From Lab to Clinic and Back
Dr. Yelena Ginzburg’s research illustrates how basic research, clinical data, and clinical trial development inform each other in what is often a continuous loop between lab and clinic.
Funded by a 2019-2021 MPN Challenge award, her work focuses on understanding why iron deficiency is regulated differently in polycythemia vera.
Specifically, it looks at how red blood cell formation remains high, despite iron deficiency, and if iron metabolism is dysregulated in JAK2 mutated erythroblasts, the precursors of red bone marrow.
Two presentations during ASH-2021 (the annual meeting of the American Society of Hematology) highlighted the promise of rusfertide in the treatment of PV, including the results of a phase 2 clinical trial that showed its safety and tolerability, while effecting hematocrit control with a reduced need for periodic therapeutic phlebotomy.
Rusfertide is a synthetic mimicker of the natural hormone hepcidin, which reverses iron deficiency while controlling hematocrit. Dr. Ginzburg’s work may help shed light on why rusfertide has been shown to be effective at reducing or eliminating a patient’s need for phlebotomies over time.
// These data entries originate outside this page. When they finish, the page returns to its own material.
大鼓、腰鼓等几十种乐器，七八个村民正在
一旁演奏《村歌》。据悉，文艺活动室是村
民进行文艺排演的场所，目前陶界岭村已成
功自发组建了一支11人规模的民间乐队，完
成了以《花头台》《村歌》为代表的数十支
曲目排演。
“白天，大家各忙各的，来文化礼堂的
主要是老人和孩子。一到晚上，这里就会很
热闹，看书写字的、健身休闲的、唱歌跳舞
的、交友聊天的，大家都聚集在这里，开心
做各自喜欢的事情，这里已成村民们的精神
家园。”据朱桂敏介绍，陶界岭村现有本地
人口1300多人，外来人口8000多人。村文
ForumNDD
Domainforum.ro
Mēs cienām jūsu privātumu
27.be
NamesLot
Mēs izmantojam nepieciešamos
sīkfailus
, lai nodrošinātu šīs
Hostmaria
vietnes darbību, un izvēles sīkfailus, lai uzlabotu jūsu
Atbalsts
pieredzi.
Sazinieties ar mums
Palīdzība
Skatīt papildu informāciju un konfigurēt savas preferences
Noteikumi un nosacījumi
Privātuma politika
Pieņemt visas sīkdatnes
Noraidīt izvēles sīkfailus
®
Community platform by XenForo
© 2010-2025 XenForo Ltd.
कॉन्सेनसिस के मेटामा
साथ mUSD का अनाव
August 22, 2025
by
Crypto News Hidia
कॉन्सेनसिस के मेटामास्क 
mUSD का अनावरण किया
As trials with rusfertide continue, Dr. Ginzburg postulates that in addition to minimizing phlebotomy, a reduction in thrombotic events may also be seen in patients taking this drug.
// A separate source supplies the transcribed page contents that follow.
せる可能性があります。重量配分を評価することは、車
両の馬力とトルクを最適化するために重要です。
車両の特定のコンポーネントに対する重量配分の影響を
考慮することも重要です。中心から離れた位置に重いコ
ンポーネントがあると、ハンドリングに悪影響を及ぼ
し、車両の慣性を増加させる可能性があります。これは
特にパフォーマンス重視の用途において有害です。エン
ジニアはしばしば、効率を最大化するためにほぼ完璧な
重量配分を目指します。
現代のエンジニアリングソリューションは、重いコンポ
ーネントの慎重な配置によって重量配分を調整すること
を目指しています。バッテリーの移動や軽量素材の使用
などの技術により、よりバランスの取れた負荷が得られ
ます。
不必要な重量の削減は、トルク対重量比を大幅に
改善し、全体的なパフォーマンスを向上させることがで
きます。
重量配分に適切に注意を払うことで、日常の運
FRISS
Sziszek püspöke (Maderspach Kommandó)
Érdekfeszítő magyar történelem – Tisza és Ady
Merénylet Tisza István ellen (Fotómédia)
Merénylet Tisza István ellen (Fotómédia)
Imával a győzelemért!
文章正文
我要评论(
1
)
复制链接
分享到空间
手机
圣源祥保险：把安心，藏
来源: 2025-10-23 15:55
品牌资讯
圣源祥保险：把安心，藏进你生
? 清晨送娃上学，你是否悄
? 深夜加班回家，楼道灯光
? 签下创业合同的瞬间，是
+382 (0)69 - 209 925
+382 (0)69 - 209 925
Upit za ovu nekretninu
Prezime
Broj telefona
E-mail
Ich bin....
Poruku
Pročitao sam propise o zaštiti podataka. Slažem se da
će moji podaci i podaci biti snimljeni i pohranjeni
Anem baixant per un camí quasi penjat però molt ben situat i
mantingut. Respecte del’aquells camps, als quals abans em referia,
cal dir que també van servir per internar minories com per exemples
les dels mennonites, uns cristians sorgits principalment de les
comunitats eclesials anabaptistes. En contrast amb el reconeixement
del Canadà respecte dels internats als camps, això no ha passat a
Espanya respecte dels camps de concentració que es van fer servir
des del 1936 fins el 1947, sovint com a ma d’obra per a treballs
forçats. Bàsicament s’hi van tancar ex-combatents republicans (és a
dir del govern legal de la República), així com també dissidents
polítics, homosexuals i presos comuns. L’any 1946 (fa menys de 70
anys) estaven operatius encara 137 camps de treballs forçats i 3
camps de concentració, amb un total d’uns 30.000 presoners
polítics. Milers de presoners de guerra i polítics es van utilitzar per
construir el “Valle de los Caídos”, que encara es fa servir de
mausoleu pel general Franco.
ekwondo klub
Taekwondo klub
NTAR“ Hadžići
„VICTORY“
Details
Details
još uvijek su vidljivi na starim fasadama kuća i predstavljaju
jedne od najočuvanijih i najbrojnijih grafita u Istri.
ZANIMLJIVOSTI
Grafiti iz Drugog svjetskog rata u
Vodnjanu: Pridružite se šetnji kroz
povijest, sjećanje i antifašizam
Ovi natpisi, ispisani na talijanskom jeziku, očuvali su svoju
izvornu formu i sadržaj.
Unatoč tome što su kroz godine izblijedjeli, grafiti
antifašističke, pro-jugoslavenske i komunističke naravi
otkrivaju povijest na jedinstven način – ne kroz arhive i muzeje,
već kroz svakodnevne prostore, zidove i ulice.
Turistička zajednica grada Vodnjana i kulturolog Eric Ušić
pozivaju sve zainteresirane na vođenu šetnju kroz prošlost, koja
A phase 3 global, multicenter, randomized trial is underway which aims to enroll approximately 250 PV participants to assess the primary end points of a confirmed hematocrit of 45% or less.
Dr. Ginzburg recently spoke with Targeted Oncology about the basis and promise of rusfertide’s effectiveness.
“I think the main point that we are hoping to see with the trial as it continues,” says Dr. Ginzburg, “is both a prolonged continuous either phlebotomy-free or phlebotomy-reducing effect of using rusfertide in the chronic setting that can also ultimately allow us to evaluate a potential reduction in the thrombotic events in this patient population.”